そして、サーーーッと雨が落ちて、緑と土の匂い湧き立つ。
ちょうど今読んでいたページに、左脳と右脳のことがわかり易く記されていました。
頭の中や思考を働かせ過ぎて生きるのではなく、『 いま、ここ 』を感じていられるように…を教えてくれる一冊です。
「 ……… いまちょっと周囲を見回してみてください。視野に見えるもの、人工物が多くはありませんか。…… 屋内にいらっしゃる方が多いかと思いますが、目に入るものって人間が造ったものばかりではありませんか。…… 人工物が目に入っていると、やはり左脳さんが活性化します。それらは明確に言葉で構成されているからです。わたしたちが直接意識しなくても、意識の水面下で左脳さんは視野に入ったものをすべて言葉に変換し続けています。逆に、森のなかや海の見える海岸、壮大な夕焼け空などを目にすると、右脳さんが活性化します。見渡す限りの木の葉が風に揺れているさまを見ると、身体の内側が変化するのを感じます。あの動きには脳のどこかのスイッチをオンにする効果があるようです。……… 」
【ネドじゅんさん著「左脳さん。
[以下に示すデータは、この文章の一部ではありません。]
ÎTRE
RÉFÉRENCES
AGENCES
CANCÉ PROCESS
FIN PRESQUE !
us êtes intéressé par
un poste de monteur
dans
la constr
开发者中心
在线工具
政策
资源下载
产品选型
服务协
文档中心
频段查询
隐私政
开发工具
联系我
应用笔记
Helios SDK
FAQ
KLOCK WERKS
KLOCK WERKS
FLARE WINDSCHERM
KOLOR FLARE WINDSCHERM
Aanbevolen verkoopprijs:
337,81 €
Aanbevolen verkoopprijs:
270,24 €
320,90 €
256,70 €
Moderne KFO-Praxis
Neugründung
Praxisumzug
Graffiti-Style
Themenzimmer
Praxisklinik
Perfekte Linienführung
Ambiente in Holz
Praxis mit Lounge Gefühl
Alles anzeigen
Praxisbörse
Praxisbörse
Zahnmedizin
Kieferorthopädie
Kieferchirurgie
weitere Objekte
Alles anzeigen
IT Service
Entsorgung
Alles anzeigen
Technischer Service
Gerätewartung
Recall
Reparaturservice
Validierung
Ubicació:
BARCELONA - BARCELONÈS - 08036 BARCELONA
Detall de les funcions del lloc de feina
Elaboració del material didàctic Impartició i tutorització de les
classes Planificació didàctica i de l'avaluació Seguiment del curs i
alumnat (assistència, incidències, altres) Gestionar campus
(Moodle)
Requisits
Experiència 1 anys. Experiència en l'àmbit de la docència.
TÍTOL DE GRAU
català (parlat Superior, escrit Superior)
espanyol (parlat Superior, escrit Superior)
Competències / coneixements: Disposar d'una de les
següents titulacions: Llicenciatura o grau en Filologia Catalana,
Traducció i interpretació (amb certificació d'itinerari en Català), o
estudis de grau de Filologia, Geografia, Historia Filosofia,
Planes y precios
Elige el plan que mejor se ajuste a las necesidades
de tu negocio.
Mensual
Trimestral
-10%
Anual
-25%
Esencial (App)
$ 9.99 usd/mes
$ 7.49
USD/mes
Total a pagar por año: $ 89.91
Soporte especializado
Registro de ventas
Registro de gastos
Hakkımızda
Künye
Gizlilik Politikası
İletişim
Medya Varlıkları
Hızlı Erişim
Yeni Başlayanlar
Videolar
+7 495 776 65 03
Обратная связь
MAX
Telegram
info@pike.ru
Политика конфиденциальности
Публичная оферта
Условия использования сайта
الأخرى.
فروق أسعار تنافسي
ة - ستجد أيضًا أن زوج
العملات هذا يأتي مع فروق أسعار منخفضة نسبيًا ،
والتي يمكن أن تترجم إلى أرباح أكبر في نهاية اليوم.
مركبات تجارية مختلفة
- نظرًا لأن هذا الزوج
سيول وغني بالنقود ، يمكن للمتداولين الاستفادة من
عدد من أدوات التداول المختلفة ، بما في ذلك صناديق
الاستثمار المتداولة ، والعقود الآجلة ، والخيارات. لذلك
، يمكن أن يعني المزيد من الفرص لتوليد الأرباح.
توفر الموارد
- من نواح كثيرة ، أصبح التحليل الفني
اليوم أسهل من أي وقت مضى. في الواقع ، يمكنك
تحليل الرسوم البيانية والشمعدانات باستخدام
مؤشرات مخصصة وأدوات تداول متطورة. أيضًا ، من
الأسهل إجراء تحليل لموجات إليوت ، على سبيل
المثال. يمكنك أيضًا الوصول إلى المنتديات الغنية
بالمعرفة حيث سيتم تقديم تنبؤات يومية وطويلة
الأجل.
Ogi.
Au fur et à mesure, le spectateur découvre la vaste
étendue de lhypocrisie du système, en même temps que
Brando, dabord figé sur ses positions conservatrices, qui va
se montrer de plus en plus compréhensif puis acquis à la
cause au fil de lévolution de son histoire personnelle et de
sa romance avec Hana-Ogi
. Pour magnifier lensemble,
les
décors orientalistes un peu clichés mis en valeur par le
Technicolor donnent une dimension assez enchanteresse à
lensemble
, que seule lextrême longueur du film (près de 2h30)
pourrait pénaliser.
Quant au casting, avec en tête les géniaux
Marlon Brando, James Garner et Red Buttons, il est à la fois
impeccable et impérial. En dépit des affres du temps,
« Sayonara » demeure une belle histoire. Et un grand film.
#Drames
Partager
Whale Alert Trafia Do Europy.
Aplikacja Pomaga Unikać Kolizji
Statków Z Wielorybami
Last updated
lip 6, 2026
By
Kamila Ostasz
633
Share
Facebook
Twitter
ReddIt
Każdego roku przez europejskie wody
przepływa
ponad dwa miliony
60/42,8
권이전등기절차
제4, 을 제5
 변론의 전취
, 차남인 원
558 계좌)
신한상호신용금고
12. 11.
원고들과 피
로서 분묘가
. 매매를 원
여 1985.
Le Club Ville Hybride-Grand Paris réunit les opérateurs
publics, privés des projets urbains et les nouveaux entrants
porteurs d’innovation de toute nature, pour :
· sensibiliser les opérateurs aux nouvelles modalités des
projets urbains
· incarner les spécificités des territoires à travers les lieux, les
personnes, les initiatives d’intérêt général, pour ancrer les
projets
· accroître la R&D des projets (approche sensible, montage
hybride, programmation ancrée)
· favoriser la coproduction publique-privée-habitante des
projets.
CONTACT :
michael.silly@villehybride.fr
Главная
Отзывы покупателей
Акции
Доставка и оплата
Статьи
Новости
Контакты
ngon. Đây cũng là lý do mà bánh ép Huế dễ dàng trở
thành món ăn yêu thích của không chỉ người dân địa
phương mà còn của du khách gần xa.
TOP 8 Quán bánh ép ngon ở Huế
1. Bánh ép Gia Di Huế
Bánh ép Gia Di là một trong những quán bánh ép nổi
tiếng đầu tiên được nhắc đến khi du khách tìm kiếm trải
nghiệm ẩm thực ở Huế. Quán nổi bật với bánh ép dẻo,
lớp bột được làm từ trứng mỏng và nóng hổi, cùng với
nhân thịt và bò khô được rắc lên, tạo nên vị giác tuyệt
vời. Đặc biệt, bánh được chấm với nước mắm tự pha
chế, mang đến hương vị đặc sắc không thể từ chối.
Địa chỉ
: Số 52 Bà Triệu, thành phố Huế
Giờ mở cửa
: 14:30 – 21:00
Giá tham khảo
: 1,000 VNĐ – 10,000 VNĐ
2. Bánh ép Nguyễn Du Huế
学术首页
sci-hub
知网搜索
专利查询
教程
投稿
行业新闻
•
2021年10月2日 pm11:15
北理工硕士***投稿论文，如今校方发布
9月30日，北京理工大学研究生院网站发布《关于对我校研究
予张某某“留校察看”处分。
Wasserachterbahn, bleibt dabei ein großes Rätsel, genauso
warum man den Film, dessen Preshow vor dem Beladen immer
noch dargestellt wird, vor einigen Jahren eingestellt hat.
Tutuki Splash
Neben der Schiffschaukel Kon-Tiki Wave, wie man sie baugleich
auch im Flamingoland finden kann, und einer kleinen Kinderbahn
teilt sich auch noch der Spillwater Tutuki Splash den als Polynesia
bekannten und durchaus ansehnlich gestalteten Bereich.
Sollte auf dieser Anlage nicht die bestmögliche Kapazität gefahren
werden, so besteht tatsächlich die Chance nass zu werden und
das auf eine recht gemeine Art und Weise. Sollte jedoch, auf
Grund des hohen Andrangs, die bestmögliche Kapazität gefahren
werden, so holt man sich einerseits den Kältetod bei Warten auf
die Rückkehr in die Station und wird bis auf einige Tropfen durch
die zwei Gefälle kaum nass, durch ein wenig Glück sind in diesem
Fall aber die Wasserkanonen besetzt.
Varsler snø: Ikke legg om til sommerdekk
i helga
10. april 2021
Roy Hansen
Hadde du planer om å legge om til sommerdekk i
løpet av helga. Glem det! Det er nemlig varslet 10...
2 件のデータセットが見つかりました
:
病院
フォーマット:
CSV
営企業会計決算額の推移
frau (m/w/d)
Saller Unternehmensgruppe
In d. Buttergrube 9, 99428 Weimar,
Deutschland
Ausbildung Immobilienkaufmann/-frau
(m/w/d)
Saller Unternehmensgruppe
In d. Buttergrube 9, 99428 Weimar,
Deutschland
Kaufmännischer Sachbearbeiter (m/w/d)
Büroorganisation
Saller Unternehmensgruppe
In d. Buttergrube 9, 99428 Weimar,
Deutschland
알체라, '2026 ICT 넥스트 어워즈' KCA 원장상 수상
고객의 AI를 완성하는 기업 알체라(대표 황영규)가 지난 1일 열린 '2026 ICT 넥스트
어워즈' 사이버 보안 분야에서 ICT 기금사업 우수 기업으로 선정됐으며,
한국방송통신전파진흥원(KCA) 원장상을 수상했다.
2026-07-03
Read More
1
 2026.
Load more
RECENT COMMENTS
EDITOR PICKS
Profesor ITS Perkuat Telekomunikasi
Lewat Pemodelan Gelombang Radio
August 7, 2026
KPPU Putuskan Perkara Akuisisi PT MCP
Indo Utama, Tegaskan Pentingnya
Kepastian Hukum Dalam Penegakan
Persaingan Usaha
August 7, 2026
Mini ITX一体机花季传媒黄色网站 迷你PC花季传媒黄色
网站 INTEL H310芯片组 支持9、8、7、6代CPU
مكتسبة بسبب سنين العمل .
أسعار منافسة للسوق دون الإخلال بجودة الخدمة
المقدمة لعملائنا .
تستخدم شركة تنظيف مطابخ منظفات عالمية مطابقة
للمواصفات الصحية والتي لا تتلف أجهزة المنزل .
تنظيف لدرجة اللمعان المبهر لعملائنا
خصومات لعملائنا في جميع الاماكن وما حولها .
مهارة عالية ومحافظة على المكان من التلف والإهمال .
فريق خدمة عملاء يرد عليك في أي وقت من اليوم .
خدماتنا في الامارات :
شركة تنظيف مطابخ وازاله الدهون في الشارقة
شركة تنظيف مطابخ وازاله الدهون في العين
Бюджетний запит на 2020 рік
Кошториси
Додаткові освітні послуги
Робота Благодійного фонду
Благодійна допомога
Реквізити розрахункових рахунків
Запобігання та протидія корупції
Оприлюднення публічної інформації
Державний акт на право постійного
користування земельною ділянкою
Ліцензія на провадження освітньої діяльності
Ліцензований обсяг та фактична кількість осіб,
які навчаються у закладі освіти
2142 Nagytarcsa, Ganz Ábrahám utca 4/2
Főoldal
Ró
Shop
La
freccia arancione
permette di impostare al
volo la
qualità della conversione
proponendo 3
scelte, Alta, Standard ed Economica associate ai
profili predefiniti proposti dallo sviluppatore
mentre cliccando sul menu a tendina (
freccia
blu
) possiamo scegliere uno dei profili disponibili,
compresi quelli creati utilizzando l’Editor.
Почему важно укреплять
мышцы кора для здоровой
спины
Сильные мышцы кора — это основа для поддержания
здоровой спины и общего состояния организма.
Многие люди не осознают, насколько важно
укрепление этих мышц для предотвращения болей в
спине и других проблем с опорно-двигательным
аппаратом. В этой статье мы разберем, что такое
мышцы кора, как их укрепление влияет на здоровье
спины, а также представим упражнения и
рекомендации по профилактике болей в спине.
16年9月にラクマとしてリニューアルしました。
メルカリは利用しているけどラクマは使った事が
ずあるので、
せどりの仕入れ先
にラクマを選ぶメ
右脳さん。」より。文中の…は、省略の意】
安全な部屋の中で腰掛けて外を感じながら本を読む私。これでは、左脳さんを静かにさせて右脳さんを活性化させる、とは言い難いかもしれませんが、思いました。
屋内で、家の中で、直さんの染め描かれた紙を目にしたり感じたりは、この本の中に書かれたどこかのスイッチをオンにする大いなる自然と同じ、そのように思いました。
美しい風景、愛おしい胸の痛み、芳しい香り、込み上げる何か、どこからともなく聞こえる声、温もり、それらすべてを知っている感覚。その感覚を思い出す。右脳さんが話し出す。
これが、私たち自身を知る旅ではないかと思います。
染め描かれた紙の中で、その感覚を少しずつ思い出す。
また一つ、また一つと思い出す。
時には、一瞬にしてブワッと思い出す。
これが、私たち自身を知る旅となるのではないかと思います。
耳の奥にはもう、虫の声とシーンという音しか聞こえてこない。
夏の夜の夢の時間。
いま、ここ。
直の紙の部屋にいる。いま。ここ。